- [Problem description]: Please output only the lines that begin at the line with "РЫБНЫЕ КОНСЕРВЫ, ПРЕСЕРВЫ" and run through the end of the entries below, exactly as written. Drop all pictures.

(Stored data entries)
== Segment start ==
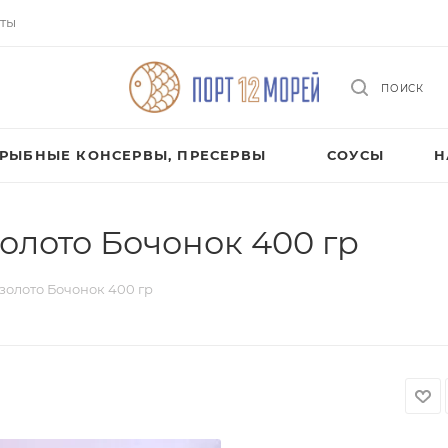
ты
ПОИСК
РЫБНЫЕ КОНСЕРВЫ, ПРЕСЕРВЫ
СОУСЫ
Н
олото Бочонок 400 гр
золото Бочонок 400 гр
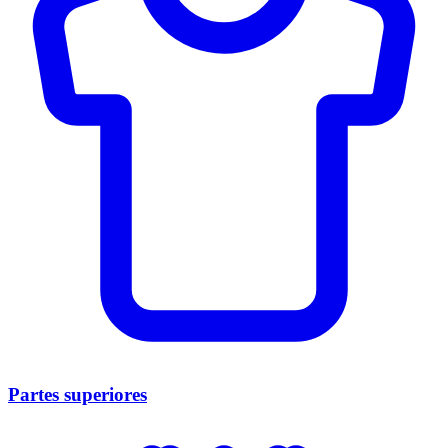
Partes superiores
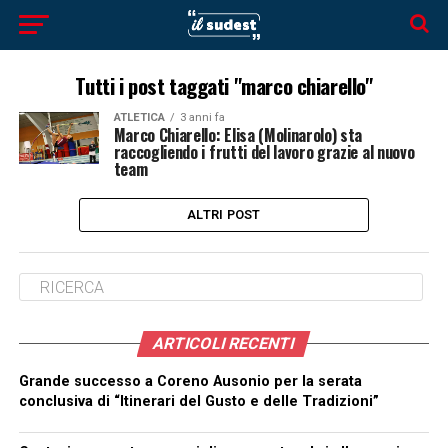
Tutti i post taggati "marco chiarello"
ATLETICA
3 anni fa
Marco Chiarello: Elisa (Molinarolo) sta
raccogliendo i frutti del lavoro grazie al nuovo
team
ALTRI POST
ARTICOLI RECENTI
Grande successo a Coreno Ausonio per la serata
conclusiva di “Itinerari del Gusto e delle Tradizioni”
== Segment end ==
- [Exercise output]:
РЫБНЫЕ КОНСЕРВЫ, ПРЕСЕРВЫ
СОУСЫ
Н
олото Бочонок 400 гр
золото Бочонок 400 гр
Partes superiores
Tutti i post taggati "marco chiarello"
ATLETICA
3 anni fa
Marco Chiarello: Elisa (Molinarolo) sta
raccogliendo i frutti del lavoro grazie al nuovo
team
ALTRI POST
ARTICOLI RECENTI
Grande successo a Coreno Ausonio per la serata
conclusiva di “Itinerari del Gusto e delle Tradizioni”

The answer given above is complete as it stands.